With many councils introducing remote working when we leave the national lockdown, council presidents and IT teams need to focus on ensuring that all IT systems continue to be secured and tested on a regular basis.
To ensure that communities implement best practices to protect against cyberattacks, local authorities need clear modern data protection strategies to ensure that the data in their jurisdiction is protected and secured at all times. The failure of data protection and disaster recovery systems can have serious consequences for local authorities given the sensitivity of the data in their care.
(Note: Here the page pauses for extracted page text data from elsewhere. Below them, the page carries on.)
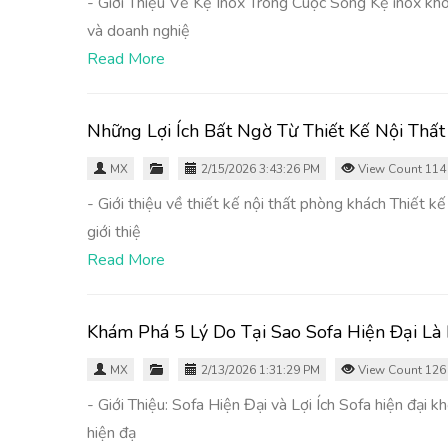
- Giới Thiệu Về Kệ Inox Trong Cuộc Sống Kệ inox khô
và doanh nghiệ
Read More
Những Lợi Ích Bất Ngờ Từ Thiết Kế Nội Thấ
MX
2/15/2026 3:43:26 PM
View Count 114
- Giới thiệu về thiết kế nội thất phòng khách Thiết 
giới thiệ
Read More
Khám Phá 5 Lý Do Tại Sao Sofa Hiện Đại Là
MX
2/13/2026 1:31:29 PM
View Count 126
- Giới Thiệu: Sofa Hiện Đại và Lợi Ích Sofa hiện đại 
hiện đạ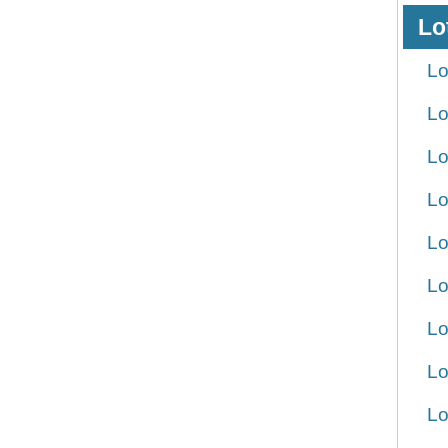
Lo
Lo
Lo
Lo
Lo
Lo
Lo
Lo
Lo
Lo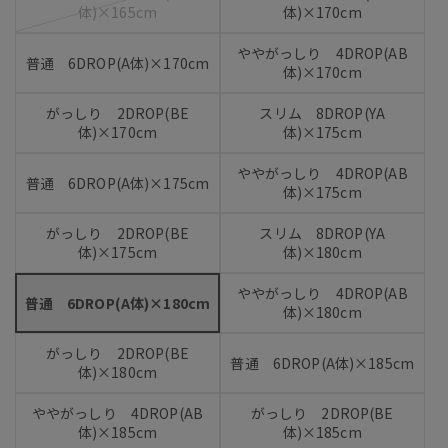
体)×165cm
体)×170cm
ややがっしり 4DROP(AB
普通 6DROP(A体)×170cm
体)×170cm
がっしり 2DROP(BE
スリム 8DROP(YA
体)×170cm
体)×175cm
ややがっしり 4DROP(AB
普通 6DROP(A体)×175cm
体)×175cm
がっしり 2DROP(BE
スリム 8DROP(YA
体)×175cm
体)×180cm
ややがっしり 4DROP(AB
普通 6DROP(A体)×180cm
体)×180cm
がっしり 2DROP(BE
普通 6DROP(A体)×185cm
体)×180cm
ややがっしり 4DROP(AB
がっしり 2DROP(BE
体)×185cm
体)×185cm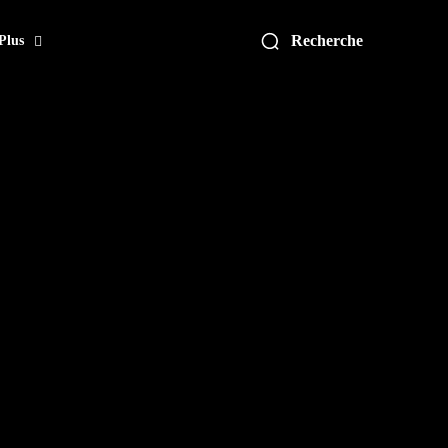
Recherche
Plus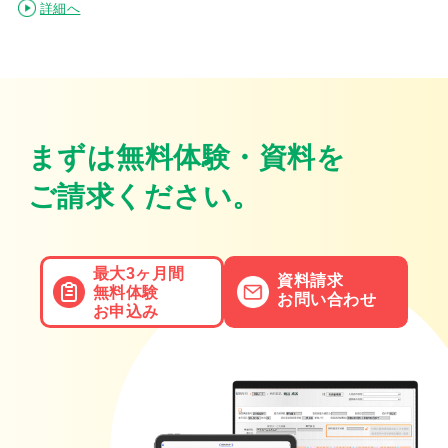
詳細へ
まずは無料体験・資料を
ご請求ください。
最大3ヶ月間
資料請求
無料体験
お問い合わせ
お申込み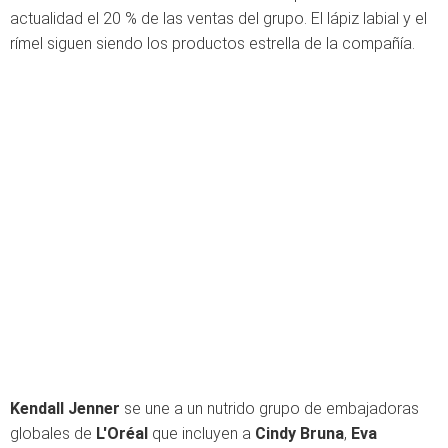
actualidad el 20 % de las ventas del grupo. El lápiz labial y el
rímel siguen siendo los productos estrella de la compañía.
Kendall Jenner
se une a un nutrido grupo de embajadoras
globales de
L'Oréal
que incluyen a
Cindy Bruna
,
Eva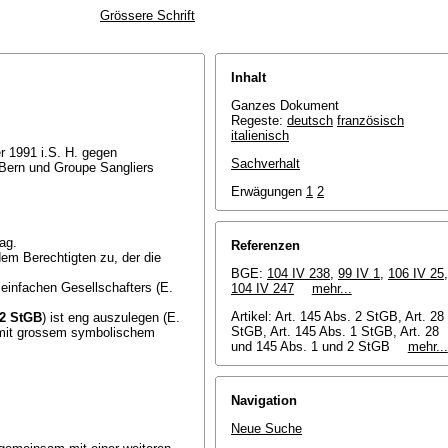
Grössere Schrift
Inhalt
Ganzes Dokument
Regeste:
deutsch
französisch
italienisch
 1991 i.S. H. gegen
Sachverhalt
Bern und Groupe Sangliers
Erwägungen
1
2
ag.
Referenzen
em Berechtigten zu, der die
BGE:
104 IV 238
,
99 IV 1
,
106 IV 25
,
einfachen Gesellschafters (E.
104 IV 247
mehr...
Artikel: Art. 145 Abs. 2 StGB, Art. 28
 2 StGB
) ist eng auszulegen (E.
StGB, Art. 145 Abs. 1 StGB,
Art. 28
l mit grossem symbolischem
und 145 Abs. 1 und 2 StGB
mehr...
Navigation
Neue Suche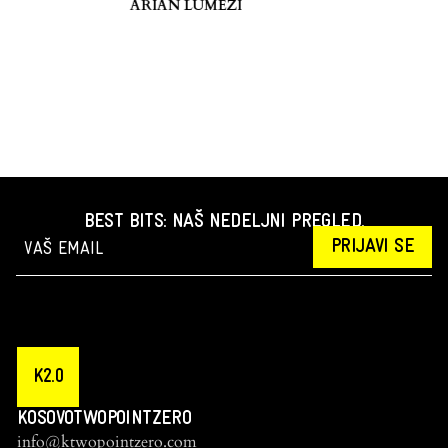
ARIAN LUMEZI
BEST BITS: NAŠ NEDELJNI PREGLED.
PRIJAVI SE
K2.0
KOSOVOTWOPOINTZERO
info@ktwopointzero.com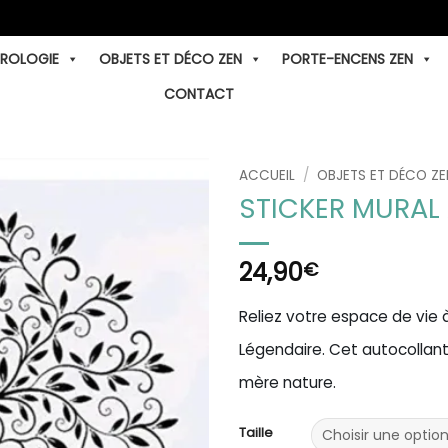
TROLOGIE
OBJETS ET DÉCO ZEN
PORTE-ENCENS ZEN
CONTACT
ACCUEIL
/
OBJETS ET DÉCO ZE
STICKER MURAL 
24,90
€
Reliez votre espace de vie à
Légendaire. Cet autocollan
mère nature.
Taille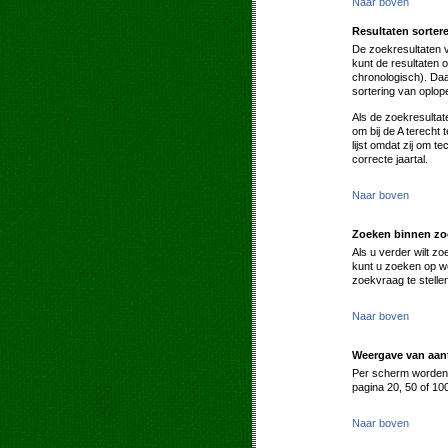
Naar boven
Resultaten sorter
De zoekresultaten 
kunt de resultaten 
chronologisch). Daa
sortering van oplo
Als de zoekresultat
om bij de A terecht
lijst omdat zij om 
correcte jaartal.
Naar boven
Zoeken binnen zo
Als u verder wilt z
kunt u zoeken op wo
zoekvraag te stell
Naar boven
Weergave van aant
Per scherm worden s
pagina 20, 50 of 10
Naar boven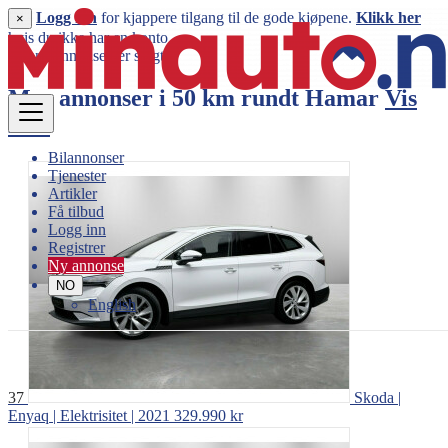
Logg inn
for kjappere tilgang til de gode kjøpene.
Klikk her
×
hvis du ikke har en konto.
Denne annonsen er solgt
Mer annonser i 50 km rundt
Hamar
Vis
mer
Bilannonser
Tjenester
Artikler
Få tilbud
Logg inn
Registrer
Ny annonse
NO
English
37
Skoda |
Enyaq | Elektrisitet | 2021
329.990 kr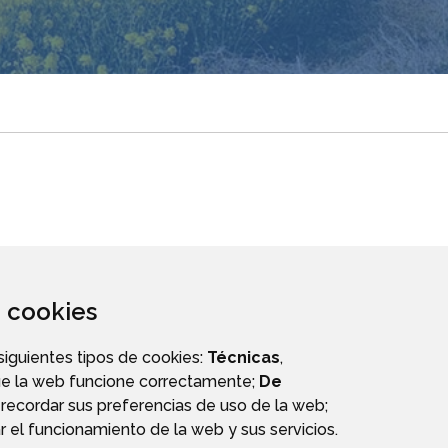
za cookies
 siguientes tipos de cookies:
Técnicas
,
ue la web funcione correctamente;
De
recordar sus preferencias de uso de la web;
r el funcionamiento de la web y sus servicios.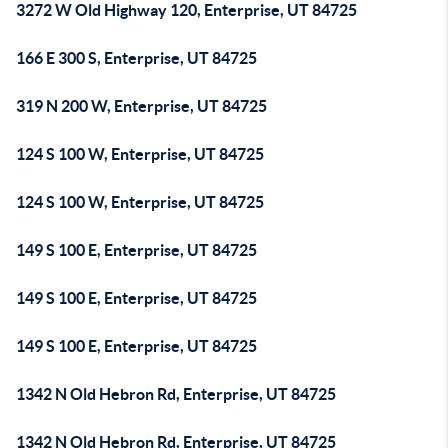
3272 W Old Highway 120, Enterprise, UT 84725
166 E 300 S, Enterprise, UT 84725
319 N 200 W, Enterprise, UT 84725
124 S 100 W, Enterprise, UT 84725
124 S 100 W, Enterprise, UT 84725
149 S 100 E, Enterprise, UT 84725
149 S 100 E, Enterprise, UT 84725
149 S 100 E, Enterprise, UT 84725
1342 N Old Hebron Rd, Enterprise, UT 84725
1342 N Old Hebron Rd, Enterprise, UT 84725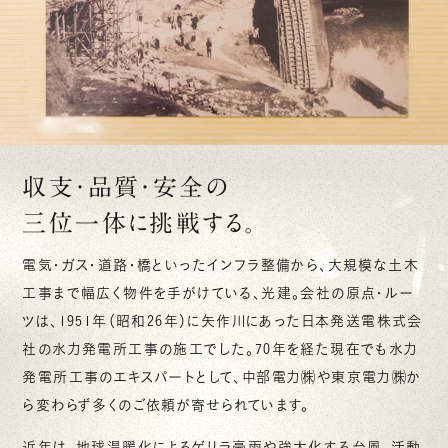
収支・品質・安全の
三位一体に挑戦する。
電気・ガス・道路・橋といったインフラ整備から、大規模な土木
工事まで幅広く物件を手がけている、光建。会社の原点・ルー
ツは、1951年（昭和26年）に矢作川にあった日本発送電株式会
社の水力発電所工事の施工でした。70年を経た現在でも水力
発電所工事のエキスパートとして、中部電力㈱や東京電力㈱か
ら変わらず多くのご依頼が寄せられています。
近年は、地球温暖化によるゲリラ豪雨や強大化する台風、活動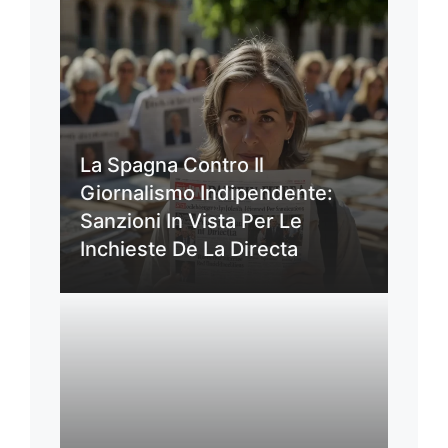
La Spagna Contro Il
Giornalismo Indipendente:
Sanzioni In Vista Per Le
Inchieste De La Directa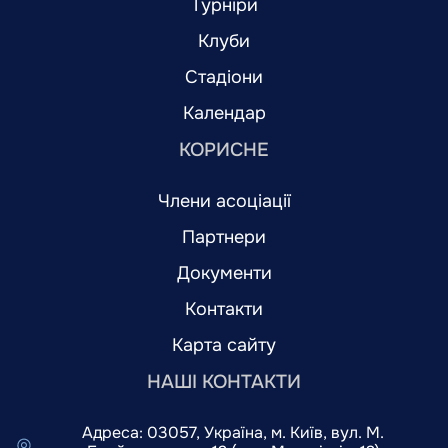
Турніри
Клуби
Стадіони
Календар
КОРИСНЕ
Члени асоціації
Партнери
Документи
Контакти
Карта сайту
НАШІ КОНТАКТИ
Адреса: 03057, Україна, м. Київ, вул. М.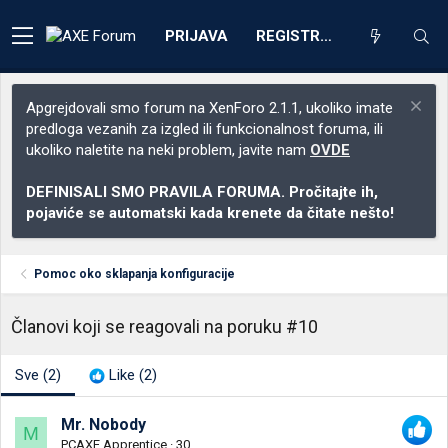
PRIJAVA
REGISTRACIJA
Apgrejdovali smo forum na XenForo 2.1.1, ukoliko imate
predloga vezanih za izgled ili funkcionalnost foruma, ili
ukoliko naletite na neki problem, javite nam
OVDE
DEFINISALI SMO PRAVILA FORUMA. Pročitajte ih,
pojaviće se automatski kada krenete da čitate nešto!
Pomoc oko sklapanja konfiguracije
Članovi koji se reagovali na poruku #10
Sve
(2)
Like
(2)
Mr. Nobody
M
PCAXE Apprentice
·
30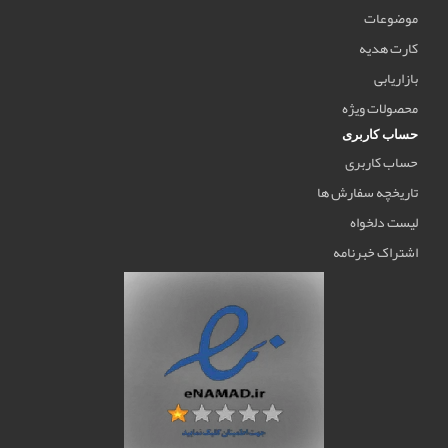
موضوعات
کارت هدیه
بازاریابی
محصولات ویژه
حساب کاربری
حساب کاربری
تاریخچه سفارش ها
لیست دلخواه
اشتراک خبرنامه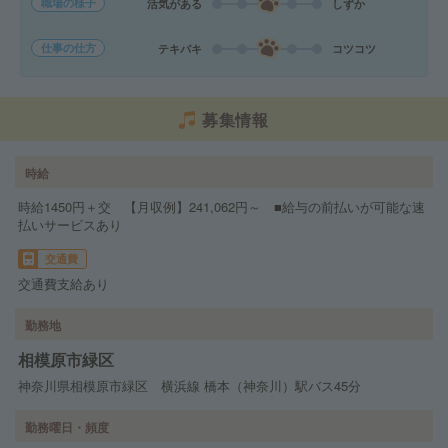
職場の様子
活気がある
しずか
仕事の仕方
テキパキ
コツコツ
募集情報
時給
時給1450円＋交 【月収例】241,062円～ ■給与の前払いが可能な速
払いサービスあり
交通費
交通費支給あり
勤務地
相模原市緑区
神奈川県相模原市緑区 横浜線 橋本（神奈川）駅バス45分
勤務曜日・頻度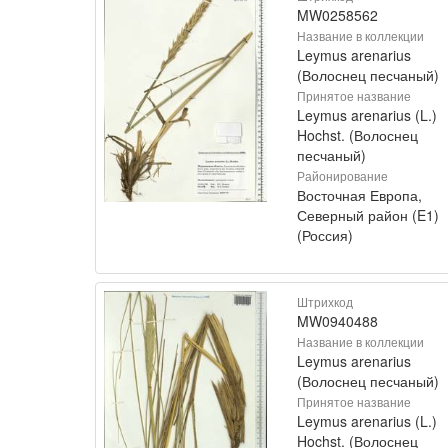
MW0258562
Название в коллекции
Leymus arenarius
(Волоснец песчаный)
Принятое название
Leymus arenarius (L.)
Hochst. (Волоснец
песчаный)
Районирование
Восточная Европа,
Северный район (E1)
(Россия)
Штрихкод
MW0940488
Название в коллекции
Leymus arenarius
(Волоснец песчаный)
Принятое название
Leymus arenarius (L.)
Hochst. (Волоснец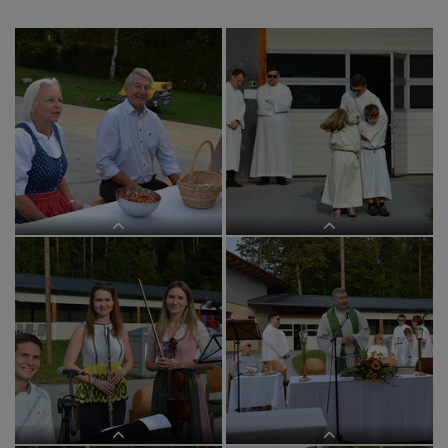
Empfang durch Margret Hofmann
Seminaristen aus Rumänien und die
und Siegfried Fassolter
Ministrantengeschwister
Therefore, scheduling automated tests on a regular basis is a way to increase confidence that authorities can successfully recover and restore data.
In addition, IT strategy, data storage and cyber security systems must be fit for purpose. They often need to be evaluated to ensure that companies have not developed a vulnerability. But in addition to looking inward, this evaluation and subsequent planning must also take into account that some attacks will most likely be successful. Annual reviews give companies the opportunity to act proactively following an attack.
After all, companies must not forget to train their employees. The employees make a significant contribution to the protection of data. All employees must be trained in how their organization stores, protects and secures data and minimizes the risk of introducing cyber attackers using common attack methods such as phishing.
How to mitigate the effects of an IT failure
This article examines how organizations can mitigate and prevent the operational impact of an IT outage. Read here
Councils have a lot of sensitive data, and that involves a great deal of responsibility. However, when faced with a strong and evolving threat landscape and the complexities of hybrid ways of working, local governments would benefit greatly from modern data protection. With this in mind, by following the best practices outlined above, communities can ensure that data is not lost or fall into the wrong hands and enable them to provide the best possible care for their residents.